The charm of Disney films was that even adults could enjoy them. It wasn’t like watching Barney with your child, where the incessantly stupid songs would get stuck in your head and you would slowly lose your will to live. Disney films were smart. Clever dialogue, heart-wrenching plots, real life themes, and humor that would go over a child’s head were deliberately inserted into Disney films by these genius writers to make the movies even more marketable. Hence, even our dear old Dad was watching B & the B with us and enjoying it too.
If you don’t remember how the movie ends, or somehow haven’t seen it, this is what happens (spoiler alert!). The Beast is turned human again at the very last second by falling in love and in turn winning the love of Belle, his prisoner, the usual beautiful Disney heroine. There’s a lot of hoopla and it’s got all the magical happy ending music and everything works out perfectly for Belle and the Beast (whatever his real name is). It’s touching, really. But I still remember looking up and seeing Dad’s face (and forehead) turning red and his eyes welling up with tears. At such a young age, crying out of joy was an unknown concept to me, so all I could say was, “Dad! Why are you crying?! It’s not even SAD.”
And so began a lifetime of taunting Dad for being sentimental – threatening not to have him walk me down the aisle at my (totally theoretical) wedding because I don’t want any blubbering, asking if he can handle it when we watch It’s a Wonderful Life. Because my heart has always been made of stone. I don’t cry at sad movies or Extreme Home Makeover or mesothelioma commercials where a man who has been blind for 40 years regains his sight. Because I’m hard.
Until now. Ugh. For the first 26 years of my life, those things were true. I prided myself on never shedding a tear. I was as cold as ice. But now, my ice-cold heart has melted, and I feel like I’m making up for lost time or something.

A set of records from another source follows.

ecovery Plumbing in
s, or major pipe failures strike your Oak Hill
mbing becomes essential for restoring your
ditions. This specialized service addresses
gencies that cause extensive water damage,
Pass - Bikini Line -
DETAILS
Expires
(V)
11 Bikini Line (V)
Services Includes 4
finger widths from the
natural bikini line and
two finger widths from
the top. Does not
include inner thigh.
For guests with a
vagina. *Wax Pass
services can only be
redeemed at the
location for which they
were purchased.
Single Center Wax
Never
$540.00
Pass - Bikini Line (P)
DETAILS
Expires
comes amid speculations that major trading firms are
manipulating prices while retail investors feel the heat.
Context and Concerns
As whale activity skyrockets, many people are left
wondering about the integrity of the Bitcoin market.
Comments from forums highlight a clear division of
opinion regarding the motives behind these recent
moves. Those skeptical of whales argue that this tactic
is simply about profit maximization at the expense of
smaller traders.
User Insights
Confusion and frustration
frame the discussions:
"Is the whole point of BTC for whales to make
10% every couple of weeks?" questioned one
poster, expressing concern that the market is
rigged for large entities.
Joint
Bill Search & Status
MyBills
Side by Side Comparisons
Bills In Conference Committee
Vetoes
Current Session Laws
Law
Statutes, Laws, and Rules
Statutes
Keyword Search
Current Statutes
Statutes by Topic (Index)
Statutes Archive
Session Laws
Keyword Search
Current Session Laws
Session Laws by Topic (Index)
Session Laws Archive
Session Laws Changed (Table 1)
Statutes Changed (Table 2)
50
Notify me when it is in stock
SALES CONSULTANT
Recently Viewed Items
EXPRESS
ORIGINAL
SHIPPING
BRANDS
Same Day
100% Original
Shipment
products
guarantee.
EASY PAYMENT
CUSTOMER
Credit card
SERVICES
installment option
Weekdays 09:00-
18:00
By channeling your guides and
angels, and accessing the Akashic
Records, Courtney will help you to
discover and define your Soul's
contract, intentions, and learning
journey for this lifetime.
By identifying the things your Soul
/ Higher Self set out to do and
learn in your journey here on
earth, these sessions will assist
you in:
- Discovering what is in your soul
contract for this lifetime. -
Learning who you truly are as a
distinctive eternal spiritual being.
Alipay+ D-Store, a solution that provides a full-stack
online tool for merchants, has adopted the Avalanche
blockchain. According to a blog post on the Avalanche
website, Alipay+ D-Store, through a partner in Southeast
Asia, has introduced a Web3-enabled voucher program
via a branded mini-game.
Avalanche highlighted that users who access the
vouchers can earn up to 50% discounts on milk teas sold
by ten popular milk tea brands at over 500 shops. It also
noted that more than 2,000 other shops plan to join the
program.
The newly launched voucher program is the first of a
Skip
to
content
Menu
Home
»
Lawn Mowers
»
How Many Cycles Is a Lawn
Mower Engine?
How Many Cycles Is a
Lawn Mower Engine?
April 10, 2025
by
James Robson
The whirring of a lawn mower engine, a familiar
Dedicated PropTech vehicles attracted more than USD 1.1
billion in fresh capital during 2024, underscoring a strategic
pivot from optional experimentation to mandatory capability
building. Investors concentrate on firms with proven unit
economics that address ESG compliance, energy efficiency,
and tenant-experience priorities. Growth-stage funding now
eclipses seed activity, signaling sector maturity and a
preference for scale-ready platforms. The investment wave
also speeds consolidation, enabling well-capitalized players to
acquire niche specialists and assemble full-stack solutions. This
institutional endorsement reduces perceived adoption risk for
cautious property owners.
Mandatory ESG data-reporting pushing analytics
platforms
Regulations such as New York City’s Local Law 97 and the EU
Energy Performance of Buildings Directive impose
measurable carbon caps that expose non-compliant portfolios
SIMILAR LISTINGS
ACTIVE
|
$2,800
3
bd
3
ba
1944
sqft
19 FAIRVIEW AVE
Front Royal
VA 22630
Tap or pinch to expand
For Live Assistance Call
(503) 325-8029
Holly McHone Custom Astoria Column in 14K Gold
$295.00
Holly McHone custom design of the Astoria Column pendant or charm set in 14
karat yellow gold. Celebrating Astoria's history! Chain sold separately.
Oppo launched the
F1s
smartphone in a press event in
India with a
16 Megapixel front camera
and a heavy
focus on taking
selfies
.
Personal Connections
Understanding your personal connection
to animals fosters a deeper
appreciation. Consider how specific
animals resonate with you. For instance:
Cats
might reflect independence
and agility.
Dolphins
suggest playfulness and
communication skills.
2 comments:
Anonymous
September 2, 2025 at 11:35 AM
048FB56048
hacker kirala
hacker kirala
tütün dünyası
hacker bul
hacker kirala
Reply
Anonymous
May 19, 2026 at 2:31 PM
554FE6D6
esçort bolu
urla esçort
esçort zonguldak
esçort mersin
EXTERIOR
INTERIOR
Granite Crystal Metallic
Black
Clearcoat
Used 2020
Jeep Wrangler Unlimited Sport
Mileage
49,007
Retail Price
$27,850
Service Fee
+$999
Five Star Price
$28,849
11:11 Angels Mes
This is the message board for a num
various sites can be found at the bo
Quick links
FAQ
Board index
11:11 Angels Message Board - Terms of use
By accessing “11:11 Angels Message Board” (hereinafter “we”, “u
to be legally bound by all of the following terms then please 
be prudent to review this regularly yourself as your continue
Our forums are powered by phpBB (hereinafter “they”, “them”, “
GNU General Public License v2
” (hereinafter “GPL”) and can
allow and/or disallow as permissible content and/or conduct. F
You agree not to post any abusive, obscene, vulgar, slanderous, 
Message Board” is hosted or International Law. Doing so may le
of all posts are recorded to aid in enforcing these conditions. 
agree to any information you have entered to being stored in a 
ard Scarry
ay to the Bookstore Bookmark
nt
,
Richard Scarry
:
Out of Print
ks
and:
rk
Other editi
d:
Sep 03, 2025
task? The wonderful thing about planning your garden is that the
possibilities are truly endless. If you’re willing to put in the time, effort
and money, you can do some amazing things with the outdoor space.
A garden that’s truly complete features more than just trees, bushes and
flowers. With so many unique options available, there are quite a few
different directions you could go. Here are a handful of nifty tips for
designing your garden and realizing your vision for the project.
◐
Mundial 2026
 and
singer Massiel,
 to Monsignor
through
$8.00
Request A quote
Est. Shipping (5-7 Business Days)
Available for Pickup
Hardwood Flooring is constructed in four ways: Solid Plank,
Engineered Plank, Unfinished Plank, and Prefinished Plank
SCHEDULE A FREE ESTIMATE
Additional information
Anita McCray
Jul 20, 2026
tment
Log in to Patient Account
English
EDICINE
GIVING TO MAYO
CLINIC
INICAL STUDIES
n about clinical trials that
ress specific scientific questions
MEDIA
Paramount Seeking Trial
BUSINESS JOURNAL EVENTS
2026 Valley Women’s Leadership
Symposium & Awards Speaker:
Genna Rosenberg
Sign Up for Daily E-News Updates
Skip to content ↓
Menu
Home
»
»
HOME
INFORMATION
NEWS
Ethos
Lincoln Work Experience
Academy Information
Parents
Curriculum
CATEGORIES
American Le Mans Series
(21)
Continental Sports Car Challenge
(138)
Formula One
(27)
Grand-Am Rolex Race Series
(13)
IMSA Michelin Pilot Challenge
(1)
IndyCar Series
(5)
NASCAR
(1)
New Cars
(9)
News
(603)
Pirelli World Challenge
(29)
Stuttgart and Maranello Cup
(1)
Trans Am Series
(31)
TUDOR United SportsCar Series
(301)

This manifested itself most recently this morning in my early class, when we were watching Disney film clips and putting mixed up song lyrics in order. The first song we did was “Circle of Life” from The Lion King. I had given the kids the lyrics all cut up and their job was to put them in order while the clip played, and whichever team got them in order first, won. I love activities like this, and so do the kids, so I’m just sitting there, patting myself on the back when I hear the opening strains of the song and the first words of the African chant the animals sing before the English words come on.
“Nants ingonyama!
Bagithi Baba!”
What a great song!, I think. What a wonderful movie, what a moving scene, it’s so amazing seeing all the animals and the sunrise, and the majestic King Mufasa with the baby Simba… – wait a minute! Then, lo and behold, I feel tears prick my eyes.
I didn’t outright cry or anything. I was able to get it together, but still, are you kidding me?! It’s 8:15 in the morning, and I’m moved to (almost) tears by a movie I have known since I was a child?! It’s like being potty-trained for your whole life and then suddenly having an accident. I can’t count on my sentimentality any more! Now not crying is like a skill I have to practice. This sucks. I usually like having feelings and stuff, but this has gone too far. Please, heart, don’t embarrass me, and in front of my students no less!
I would have kicked myself if I didn’t also find it hilarious.
So I have an apology to make, to both of my parents actually. To Dad, sorry about all those times I made fun of you for crying. But I bet stories like these make it up to you way better than this apology will. And Mom, sorry I laughed at you for putting “Circle of Life” on Nana and Granddaddy’s 50th Anniversary slideshow. Turns out it really is a sweet, sentimental song. I realized that the hard way.
And now you can both mock me for a change.